Co-authorship network - Attributed dynamic embedding
====================================================

This tutorial illustrates an application of attributed unfolded
adjacency spectral embedding (AUASE) (Ceccherini et al., 2024). We use
the DBLP dataset (Ley et al., 2009) which is a co-authorship network
consisting of bibliography data from computer science from 1996 to 2009.
The attributes are derived from the abstracts and titles of the papers
published by an author within each time interval. For classification
tasks, we assign to each author a ground truth label, which is the
subject where most of their papers are published.
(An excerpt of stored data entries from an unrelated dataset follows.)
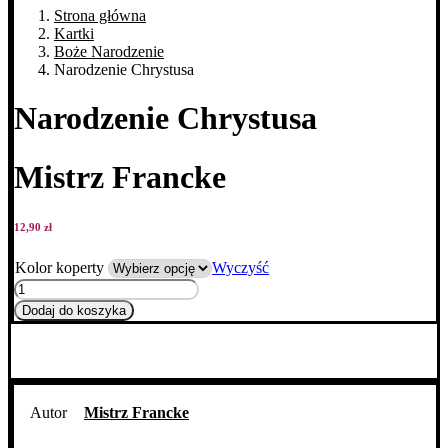
Strona główna
Kartki
Boże Narodzenie
Narodzenie Chrystusa
Narodzenie Chrystusa
Mistrz Francke
12,90
zł
Kolor koperty
Wyczyść
ilość
Narodzenie
Dodaj do koszyka
Chrystusa
Autor
Mistrz Francke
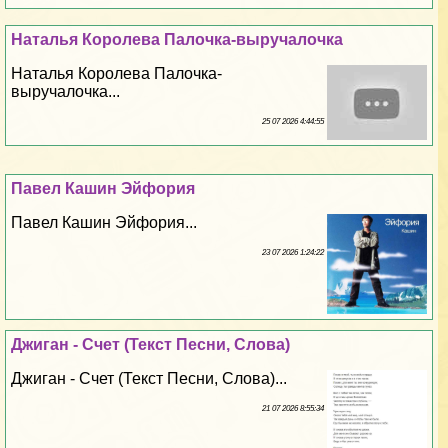
Наталья Королева Палочка-выручалочка
Наталья Королева Палочка-
выручалочка...
25 07 2026 4:44:55
Павел Кашин Эйфория
Павел Кашин Эйфория...
23 07 2026 1:24:22
Джиган - Счет (Текст Песни, Слова)
Джиган - Счет (Текст Песни, Слова)...
21 07 2026 8:55:34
AUASE produces a dynamic embedding that combines information from the
network (i.e. edges) and node attributes. The resulting embedding is
more representative than the UASE embedding as it’s able to embed more
information in the same space. In this tutorial, we are going to
visualise AUASE embeddings and show how they outperform UASE ones with a
classification application.

Load dataset
------------

.. code:: ipython3

    # load the adjacency matrices
    As = [io.loadmat(f'data/DBLP/DBLP_adjs/adj_matrix_{i}_bin.mat')['A'].astype(np.float64) for i in range(9)]
    
    #load the attribute martices 
    files = glob.glob('data/DBLP/DBLP_att/word_count_matrix_*.npz')
    
    Cs = []
    for file in files:
        Cs.append(sparse.load_npz(file))
        
    # load labels 
    with open('data/DBLP/DBLP_labels.pkl', 'rb') as f:
        Z = pickle.load(f)

.. code:: ipython3

    n = As[0].shape[0]
    T = len(As)
    p = Cs[0].shape[1]
    # number of classes
    k = len(np.unique( [item for sublist in Z.values() for item in sublist]))-1
    
    print(f'Number of nodes: {n}')
    print(f'Number of time windows: {T}')
    print(f'Number of attributes: {p}')
    print(f'Number of classes: {k}')


.. parsed-literal::

    Number of nodes: 10092
    Number of time windows: 9
    Number of attributes: 4291
    Number of classes: 7


The data consists of :math:`T` binary adjacency matrices
:math:`\mathbf{A} \in \mathbb{R}^{n \times n}`, where there is an edge
between two nodes if two authors co-authored a publication in that year.
We also have :math:`T` attributes matrices
:math:`\mathbf{C} \in \mathbb{R}^{n \times p}` where :math:`p` is the
total number of words considered, and each row records how many times an
author used a word in their abstracts and titles. Finally, the label
:math:`\mathbf{Z}` is the subject where an author published most of
their papers in that year. These labels can change over time.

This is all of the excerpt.